TASK REQUIREMENTS:
Exact reproductions of all the entries, please, and no pictures.

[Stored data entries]
◇ ◇ ◇ ◇ ◇
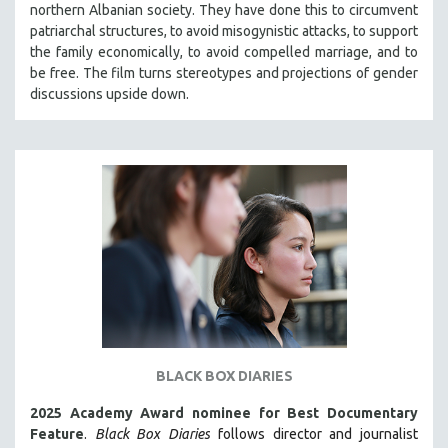
northern Albanian society. They have done this to circumvent
THE STRAUB-HUILLET COLLECTION
patriarchal structures, to avoid misogynistic attacks, to support
the family economically, to avoid compelled marriage, and to
WANG BING
be free. The film turns stereotypes and projections of gender
RUBY YANG
discussions upside down.
CLASSICS
KARTEMQUIN FILMS
STRAUB-HUILLET | FEATURE-LENGTH
STRAUB-HUILLET | SHORT WORKS
STRAUB-HUILLET | NARRATIVES
STRAUB-HUILLET | DOCUMENTARIES
STRAUB-HUILLET | ESSENTIAL FILMS
STRAUB-HUILLET | 35MM
THEMES
BLACK BOX DIARIES
WOMEN'S HISTORY MONTH
2025 Academy Award nominee for Best Documentary
NOW STREAMING ON KANOPY
Feature
.
Black Box Diaries
follows director and journalist
SPOTLIGHT: PATRICK WANG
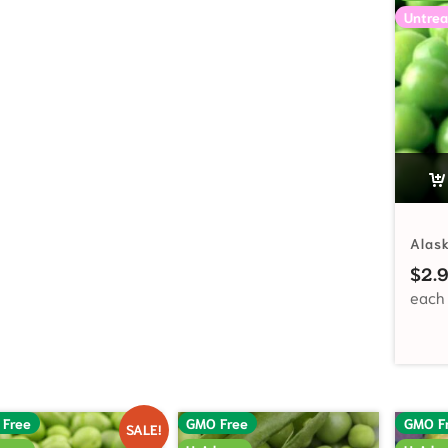
Untrea
Alas
$
2.
 Free
GMO Free
GMO F
SALE!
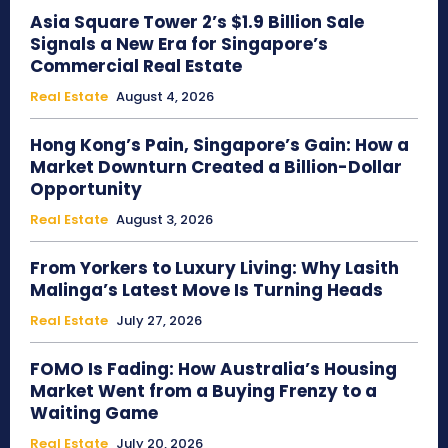
Asia Square Tower 2’s $1.9 Billion Sale
Signals a New Era for Singapore’s
Commercial Real Estate
Real Estate
August 4, 2026
Hong Kong’s Pain, Singapore’s Gain: How a
Market Downturn Created a Billion-Dollar
Opportunity
Real Estate
August 3, 2026
From Yorkers to Luxury Living: Why Lasith
Malinga’s Latest Move Is Turning Heads
Real Estate
July 27, 2026
FOMO Is Fading: How Australia’s Housing
Market Went from a Buying Frenzy to a
Waiting Game
Real Estate
July 20, 2026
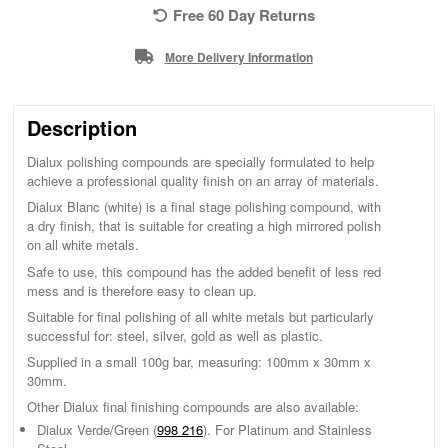
Free 60 Day Returns
More Delivery Information
Description
Dialux polishing compounds are specially formulated to help
achieve a professional quality finish on an array of materials.
Dialux Blanc (white) is a final stage polishing compound, with
a dry finish, that is suitable for creating a high mirrored polish
on all white metals.
Safe to use, this compound has the added benefit of less red
mess and is therefore easy to clean up.
Suitable for final polishing of all white metals but particularly
successful for: steel, silver, gold as well as plastic.
Supplied in a small 100g bar, measuring: 100mm x 30mm x
30mm.
Other Dialux final finishing compounds are also available:
Dialux Verde/Green (
998 216
). For Platinum and Stainless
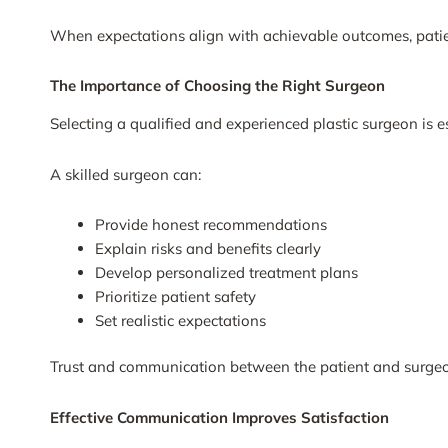
When expectations align with achievable outcomes, patient
The Importance of Choosing the Right Surgeon
Selecting a qualified and experienced plastic surgeon is e
A skilled surgeon can:
Provide honest recommendations
Explain risks and benefits clearly
Develop personalized treatment plans
Prioritize patient safety
Set realistic expectations
Trust and communication between the patient and surgeon
Effective Communication Improves Satisfaction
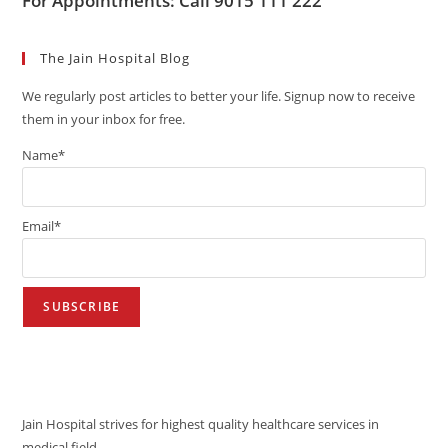
For Appointments: Call 9015 111 222
The Jain Hospital Blog
We regularly post articles to better your life. Signup now to receive
them in your inbox for free.
Name*
Email*
VISION
Jain Hospital strives for highest quality healthcare services in
medical field.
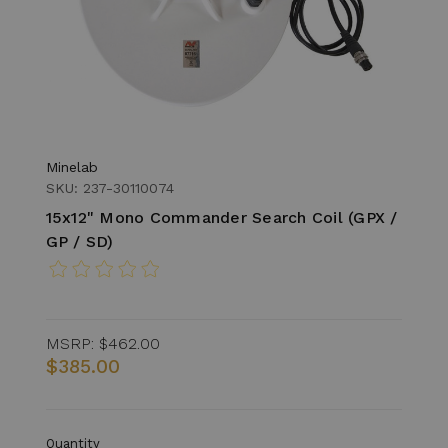
Minelab
SKU: 237-30110074
15x12" Mono Commander Search Coil (GPX /
GP / SD)
MSRP:
$462.00
$385.00
Quantity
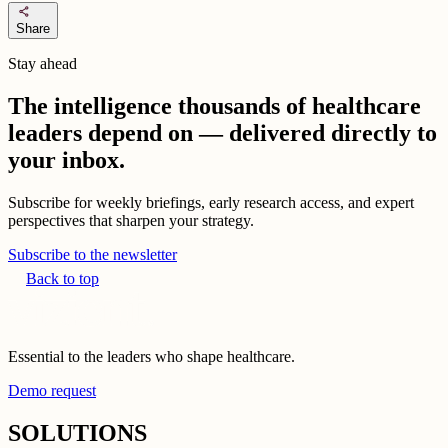
share
Share
Stay ahead
The intelligence thousands of healthcare
leaders depend on — delivered directly to
your inbox.
Subscribe for weekly briefings, early research access, and expert
perspectives that sharpen your strategy.
Subscribe to the newsletter
Back to top
Essential to the leaders who shape healthcare.
Demo request
SOLUTIONS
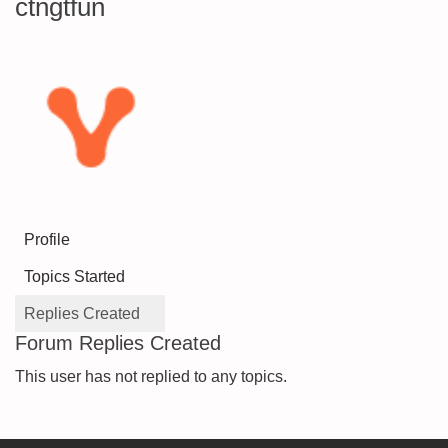
ctngtfun
Profile
Topics Started
Replies Created
Forum Replies Created
This user has not replied to any topics.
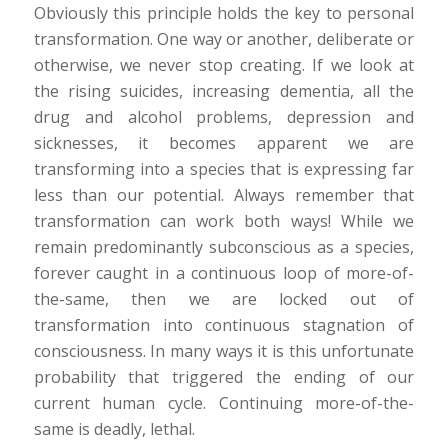
Obviously this principle holds the key to personal
transformation. One way or another, deliberate or
otherwise, we never stop creating. If we look at
the rising suicides, increasing dementia, all the
drug and alcohol problems, depression and
sicknesses, it becomes apparent we are
transforming into a species that is expressing far
less than our potential. Always remember that
transformation can work both ways! While we
remain predominantly subconscious as a species,
forever caught in a continuous loop of more-of-
the-same, then we are locked out of
transformation into continuous stagnation of
consciousness. In many ways it is this unfortunate
probability that triggered the ending of our
current human cycle. Continuing more-of-the-
same is deadly, lethal.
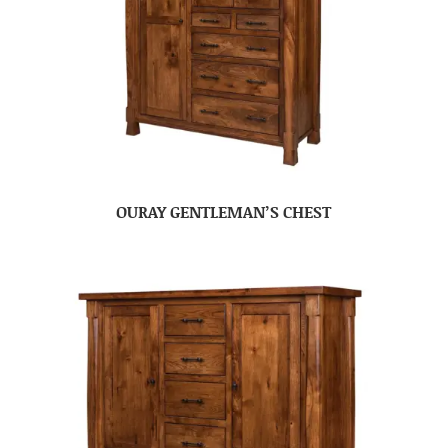
OURAY GENTLEMAN’S CHEST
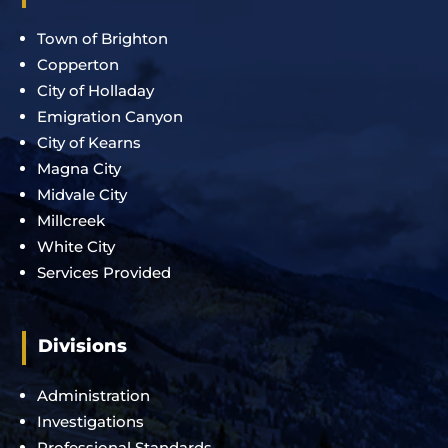
Town of Brighton
Copperton
City of Holladay
Emigration Canyon
City of Kearns
Magna City
Midvale City
Millcreek
White City
Services Provided
Divisions
Administration
Investigations
Professional Standards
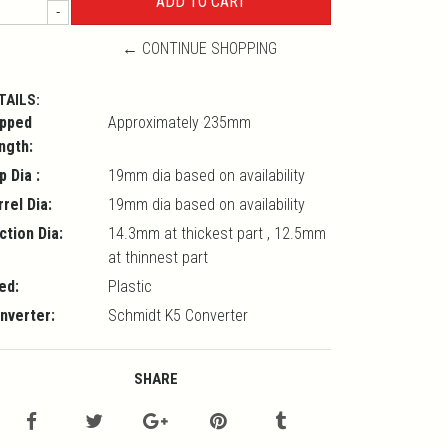
-
← CONTINUE SHOPPING
TAILS:
pped
Approximately 235mm
ngth:
p Dia :
19mm dia based on availability
rrel Dia:
19mm dia based on availability
ction Dia:
14.3mm at thickest part , 12.5mm
at thinnest part
ed:
Plastic
nverter:
Schmidt K5 Converter
SHARE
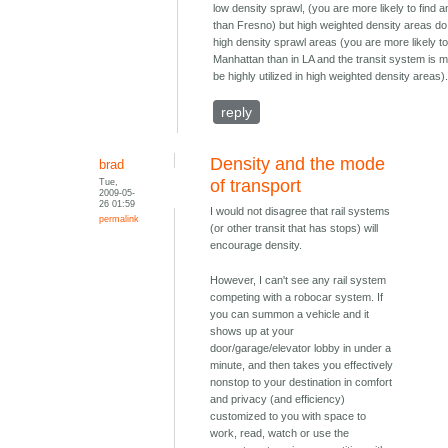
low density sprawl, (you are more likely to find a
than Fresno) but high weighted density areas do
high density sprawl areas (you are more likely to 
Manhattan than in LA and the transit system is m
be highly utilized in high weighted density areas)
reply
Density and the mode
brad
Tue,
of transport
2009-05-
26 01:59
I would not disagree that rail systems
permalink
(or other transit that has stops) will
encourage density.
However, I can't see any rail system
competing with a robocar system. If
you can summon a vehicle and it
shows up at your
door/garage/elevator lobby in under a
minute, and then takes you effectively
nonstop to your destination in comfort
and privacy (and efficiency)
customized to you with space to
work, read, watch or use the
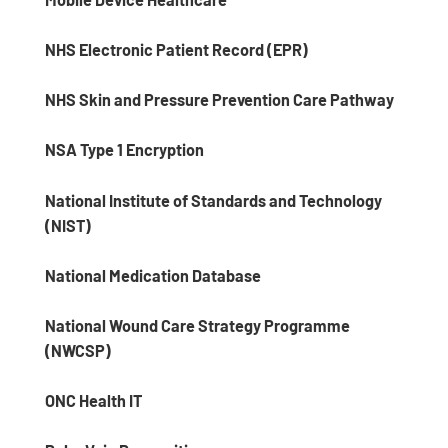
NHS Electronic Patient Record (EPR)
NHS Skin and Pressure Prevention Care Pathway
NSA Type 1 Encryption
National Institute of Standards and Technology
(NIST)
National Medication Database
National Wound Care Strategy Programme
(NWCSP)
ONC Health IT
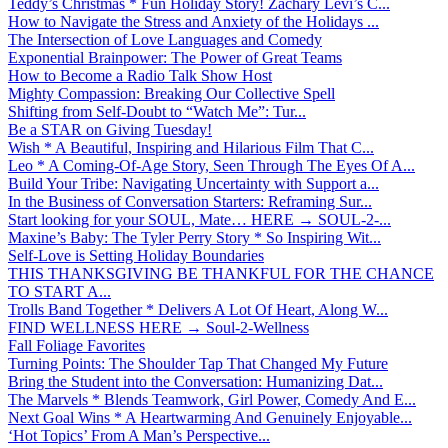
Teddy’s Christmas * Fun Holiday Story! Zachary Levi’s C...
How to Navigate the Stress and Anxiety of the Holidays ...
The Intersection of Love Languages and Comedy
Exponential Brainpower: The Power of Great Teams
How to Become a Radio Talk Show Host
Mighty Compassion: Breaking Our Collective Spell
Shifting from Self-Doubt to “Watch Me”: Tur...
Be a STAR on Giving Tuesday!
Wish * A Beautiful, Inspiring and Hilarious Film That C...
Leo * A Coming-Of-Age Story, Seen Through The Eyes Of A...
Build Your Tribe: Navigating Uncertainty with Support a...
In the Business of Conversation Starters: Reframing Sur...
Start looking for your SOUL, Mate… HERE → SOUL-2-...
Maxine’s Baby: The Tyler Perry Story * So Inspiring Wit...
Self-Love is Setting Holiday Boundaries
THIS THANKSGIVING BE THANKFUL FOR THE CHANCE
TO START A...
Trolls Band Together * Delivers A Lot Of Heart, Along W...
FIND WELLNESS HERE → Soul-2-Wellness
Fall Foliage Favorites
Turning Points: The Shoulder Tap That Changed My Future
Bring the Student into the Conversation: Humanizing Dat...
The Marvels * Blends Teamwork, Girl Power, Comedy And E...
Next Goal Wins * A Heartwarming And Genuinely Enjoyable...
‘Hot Topics’ From A Man’s Perspective...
◇ ◇ ◇ ◇ ◇
PROBLEM SOLUTION:
northern Albanian society. They have done this to circumvent
THE STRAUB-HUILLET COLLECTION
patriarchal structures, to avoid misogynistic attacks, to support
the family economically, to avoid compelled marriage, and to
WANG BING
be free. The film turns stereotypes and projections of gender
RUBY YANG
discussions upside down.
CLASSICS
KARTEMQUIN FILMS
STRAUB-HUILLET | FEATURE-LENGTH
STRAUB-HUILLET | SHORT WORKS
STRAUB-HUILLET | NARRATIVES
STRAUB-HUILLET | DOCUMENTARIES
STRAUB-HUILLET | ESSENTIAL FILMS
STRAUB-HUILLET | 35MM
THEMES
BLACK BOX DIARIES
WOMEN'S HISTORY MONTH
2025 Academy Award nominee for Best Documentary
NOW STREAMING ON KANOPY
Feature
.
Black Box Diaries
follows director and journalist
SPOTLIGHT: PATRICK WANG
Untrea
Alas
$
2.
 Free
GMO Free
GMO F
SALE!
Asia Square Tower 2’s $1.9 Billion Sale
Signals a New Era for Singapore’s
Commercial Real Estate
Real Estate
August 4, 2026
Hong Kong’s Pain, Singapore’s Gain: How a
Market Downturn Created a Billion-Dollar
Opportunity
Real Estate
August 3, 2026
From Yorkers to Luxury Living: Why Lasith
Malinga’s Latest Move Is Turning Heads
Real Estate
July 27, 2026
FOMO Is Fading: How Australia’s Housing
Market Went from a Buying Frenzy to a
Waiting Game
Real Estate
July 20, 2026
Free 60 Day Returns
More Delivery Information
Description
Dialux polishing compounds are specially formulated to help
achieve a professional quality finish on an array of materials.
Dialux Blanc (white) is a final stage polishing compound, with
a dry finish, that is suitable for creating a high mirrored polish
on all white metals.
Safe to use, this compound has the added benefit of less red
mess and is therefore easy to clean up.
Suitable for final polishing of all white metals but particularly
successful for: steel, silver, gold as well as plastic.
Supplied in a small 100g bar, measuring: 100mm x 30mm x
30mm.
Other Dialux final finishing compounds are also available:
Dialux Verde/Green (
998 216
). For Platinum and Stainless
When expectations align with achievable outcomes, patient
The Importance of Choosing the Right Surgeon
Selecting a qualified and experienced plastic surgeon is e
A skilled surgeon can:
Provide honest recommendations
Explain risks and benefits clearly
Develop personalized treatment plans
Prioritize patient safety
Set realistic expectations
Trust and communication between the patient and surgeon
Effective Communication Improves Satisfaction
For Appointments: Call 9015 111 222
The Jain Hospital Blog
We regularly post articles to better your life. Signup now to receive
them in your inbox for free.
Name*
Email*
VISION
Jain Hospital strives for highest quality healthcare services in
medical field.
Minelab
SKU: 237-30110074
15x12" Mono Commander Search Coil (GPX /
GP / SD)
MSRP:
$462.00
$385.00
Quantity
share
Share
Stay ahead
The intelligence thousands of healthcare
leaders depend on — delivered directly to
your inbox.
Subscribe for weekly briefings, early research access, and expert
perspectives that sharpen your strategy.
Subscribe to the newsletter
Back to top
Essential to the leaders who shape healthcare.
Demo request
SOLUTIONS
ctngtfun
Profile
Topics Started
Replies Created
Forum Replies Created
This user has not replied to any topics.
Obviously this principle holds the key to personal
transformation. One way or another, deliberate or
otherwise, we never stop creating. If we look at
the rising suicides, increasing dementia, all the
drug and alcohol problems, depression and
sicknesses, it becomes apparent we are
transforming into a species that is expressing far
less than our potential. Always remember that
transformation can work both ways! While we
remain predominantly subconscious as a species,
forever caught in a continuous loop of more-of-
the-same, then we are locked out of
transformation into continuous stagnation of
consciousness. In many ways it is this unfortunate
probability that triggered the ending of our
current human cycle. Continuing more-of-the-
same is deadly, lethal.
OURAY GENTLEMAN’S CHEST
Town of Brighton
Copperton
City of Holladay
Emigration Canyon
City of Kearns
Magna City
Midvale City
Millcreek
White City
Services Provided
Divisions
Administration
Investigations
Professional Standards
-
← CONTINUE SHOPPING
TAILS:
pped
Approximately 235mm
ngth:
p Dia :
19mm dia based on availability
rrel Dia:
19mm dia based on availability
ction Dia:
14.3mm at thickest part , 12.5mm
at thinnest part
ed:
Plastic
nverter:
Schmidt K5 Converter
SHARE
low density sprawl, (you are more likely to find a
than Fresno) but high weighted density areas do
high density sprawl areas (you are more likely to 
Manhattan than in LA and the transit system is m
be highly utilized in high weighted density areas)
reply
Density and the mode
brad
Tue,
of transport
2009-05-
26 01:59
I would not disagree that rail systems
permalink
(or other transit that has stops) will
encourage density.
However, I can't see any rail system
competing with a robocar system. If
you can summon a vehicle and it
shows up at your
door/garage/elevator lobby in under a
minute, and then takes you effectively
nonstop to your destination in comfort
and privacy (and efficiency)
customized to you with space to
work, read, watch or use the
NHS Electronic Patient Record (EPR)
NHS Skin and Pressure Prevention Care Pathway
NSA Type 1 Encryption
National Institute of Standards and Technology
(NIST)
National Medication Database
National Wound Care Strategy Programme
(NWCSP)
ONC Health IT
Teddy’s Christmas * Fun Holiday Story! Zachary Levi’s C...
How to Navigate the Stress and Anxiety of the Holidays ...
The Intersection of Love Languages and Comedy
Exponential Brainpower: The Power of Great Teams
How to Become a Radio Talk Show Host
Mighty Compassion: Breaking Our Collective Spell
Shifting from Self-Doubt to “Watch Me”: Tur...
Be a STAR on Giving Tuesday!
Wish * A Beautiful, Inspiring and Hilarious Film That C...
Leo * A Coming-Of-Age Story, Seen Through The Eyes Of A...
Build Your Tribe: Navigating Uncertainty with Support a...
In the Business of Conversation Starters: Reframing Sur...
Start looking for your SOUL, Mate… HERE → SOUL-2-...
Maxine’s Baby: The Tyler Perry Story * So Inspiring Wit...
Self-Love is Setting Holiday Boundaries
THIS THANKSGIVING BE THANKFUL FOR THE CHANCE
TO START A...
Trolls Band Together * Delivers A Lot Of Heart, Along W...
FIND WELLNESS HERE → Soul-2-Wellness
Fall Foliage Favorites
Turning Points: The Shoulder Tap That Changed My Future
Bring the Student into the Conversation: Humanizing Dat...
The Marvels * Blends Teamwork, Girl Power, Comedy And E...
Next Goal Wins * A Heartwarming And Genuinely Enjoyable...
‘Hot Topics’ From A Man’s Perspective...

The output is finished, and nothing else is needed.